2. Automation in Healthcare

Compliance is a huge issue for providers, and automation has the potential to reduce costs by eliminating the repetitive, daily tasks that many physicians face. Robots and software can now streamline the intake process.

Intelligent automation is also on the rise. Sources of data are growing. The data is being captured in EHRs. And machine learning and algorithms help physicians make quick, informed decisions

Startups in this space: Patient check-in startup Yosi, for example, allows patients to check in before their arrival, integrates with EHRs to avoid data entry errors, saves staff time by eliminating paper from the waiting room experience, and allows doctors to make referrals within their own network to improve patient care.

It is inevitable that, in the future, the majority of physicians’ diagnostic, prescription and monitoring, which over time may approach 80-percent of total doctors’/internists’ time spent on medicine, will be replaced by smart hardware, software, and testing. This is not to say 80-percent of physicians will be replaced, but rather 80-percent of what they currently do might be replaced so the roles doctors/internists play will likely be different and focused on the human aspects of medical practice such as empathy and ethical choices. — Vinod Khosla

3. Emerging Technologies Begin to Emerge

We have seen this trend first hand as more virtual reality and robotics companies than ever apply to our health tech program. For the first time ever, a surgeon in London used VR glasses to perform a surgery, enabling medical students to follow along and enhance their understanding of the human body. AR technology has made surgery more precise. Now, surgeons can perform a CT scan and map out the vessels. Then, during surgery, they can overlay the image using an iPad to make more precise incisions. The May Clinic is using VR to treat motion sickness and balance disorders. Draper is testing a method that uses virtual reality data and sensors to diagnose PTSD. The potential of emerging technology in medicine is limitless.

Via PwC

AI is improving quality of care and allowing patients to manage their own health. Microsoft Research created software that uses AI to measure the size and growth patterns of tumors for treatment, as well as allowing doctors to preserve healthy cells while killing only the cancerous tissue. HealthTap uses AI to allow patients to self-triage. Patients enter symptoms and the system applies the knowledge of 104k physicians and millions of patients on the network to diagnose common problems (IE no more looking at WebMD and concluding that you are on your dying breath because you have the symptoms of a common cold).
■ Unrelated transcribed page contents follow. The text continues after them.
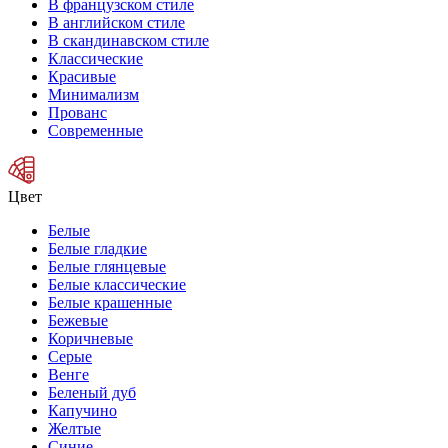
В французском стиле
В английском стиле
В скандинавском стиле
Классические
Красивые
Минимализм
Прованс
Современные
Цвет
Белые
Белые гладкие
Белые глянцевые
Белые классические
Белые крашенные
Бежевые
Коричневые
Серые
Венге
Беленый дуб
Капучино
Желтые
Синие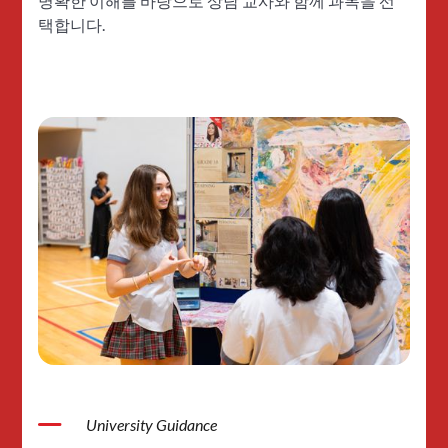
명확한 이해를 바탕으로 상담 교사와 함께 과목을 선
택합니다.
University Guidance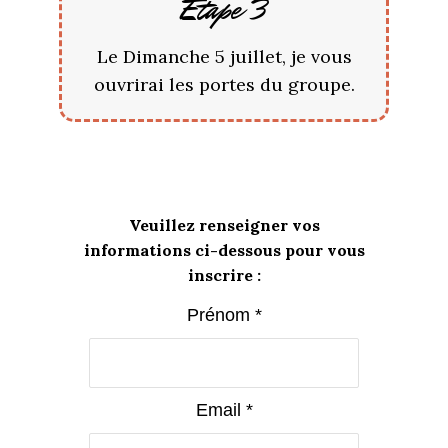
Étape 3
Le Dimanche 5 juillet, je vous
ouvrirai les portes du groupe.
Veuillez renseigner vos
informations ci-dessous pour vous
inscrire :
Prénom *
Email *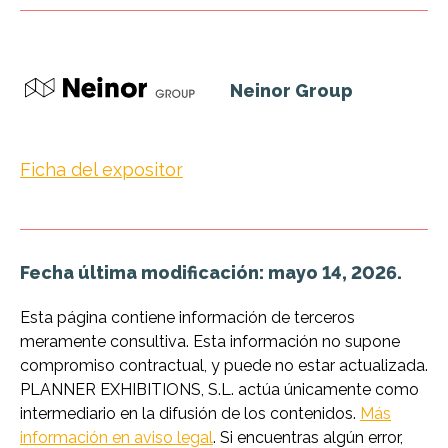
Neinor Group
Ficha del expositor
Fecha última modificación: mayo 14, 2026.
Esta página contiene información de terceros
meramente consultiva. Esta información no supone
compromiso contractual, y puede no estar actualizada.
PLANNER EXHIBITIONS, S.L. actúa únicamente como
intermediario en la difusión de los contenidos.
Más
información en aviso legal
. Si encuentras algún error,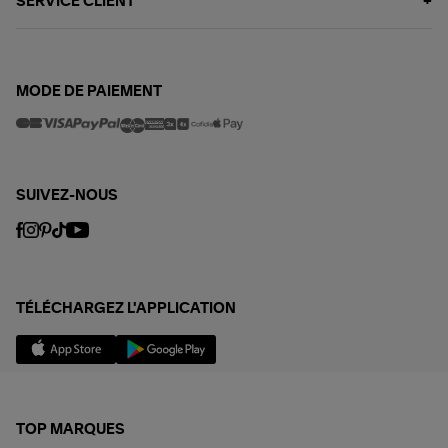
SERVICE CLIENT
MODE DE PAIEMENT
SUIVEZ-NOUS
TÉLÉCHARGEZ L'APPLICATION
TOP MARQUES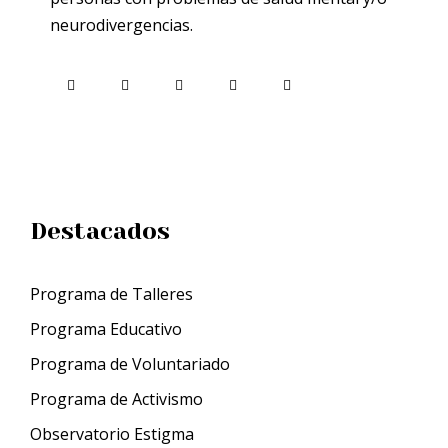
neurodivergencias.
Destacados
Programa de Talleres
Programa Educativo
Programa de Voluntariado
Programa de Activismo
Observatorio Estigma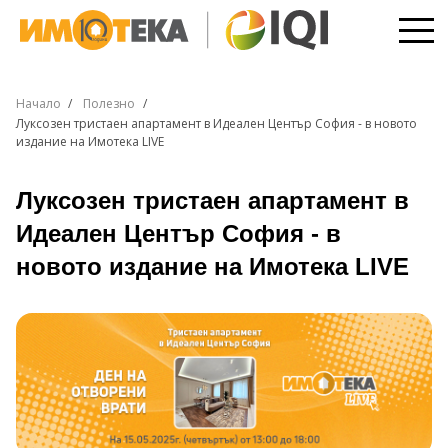
Начало
Полезно
Луксозен тристаен апартамент в Идеален Център София - в новото
издание на Имотека LIVE
Луксозен тристаен апартамент в
Идеален Център София - в
новото издание на Имотека LIVE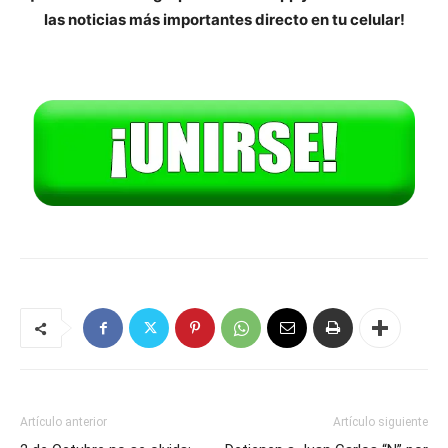
las noticias más importantes directo en tu celular!
Artículo anterior
Artículo siguiente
Startups in this space: BioBots is already printing out bones and living tissue using 3-D printers. Surgical Theater raised a $9m Series A to allow surgeons to pre-plan their tactics in a virtual operating room.

4. Behavior Change for Cost Savings

The drive toward value based care is incentivizing providers and payers to solve the root issues that could prevent costly medical problems further down the road. This means changing consumer behavior in a more targeted way than the first generational of wearable devices like Fitbit. Consumer behavior change startups bringing down health care costs by using behavioral economics, design, and gamification to nudge people into more sustainable, healthy behaviors.

Startups in this space: NextHealth uses analytics to nudge startups to use in-network providers, utilize telemedicine, and avoid ER visits. Wellth has created a behavioral economics solution to create financial incentives to improve adherence and outcomes in chronic disease patients. Patients who use Wellth have lower readmission rates and save avoidable costs. HealthWhiz aggregates the best existing healthcare information across symptoms, conditions, doctors, and costs, then uses this info to identify the right physicians to see at the onset of symptoms. They are currently targeting self insured (self-funded) employers.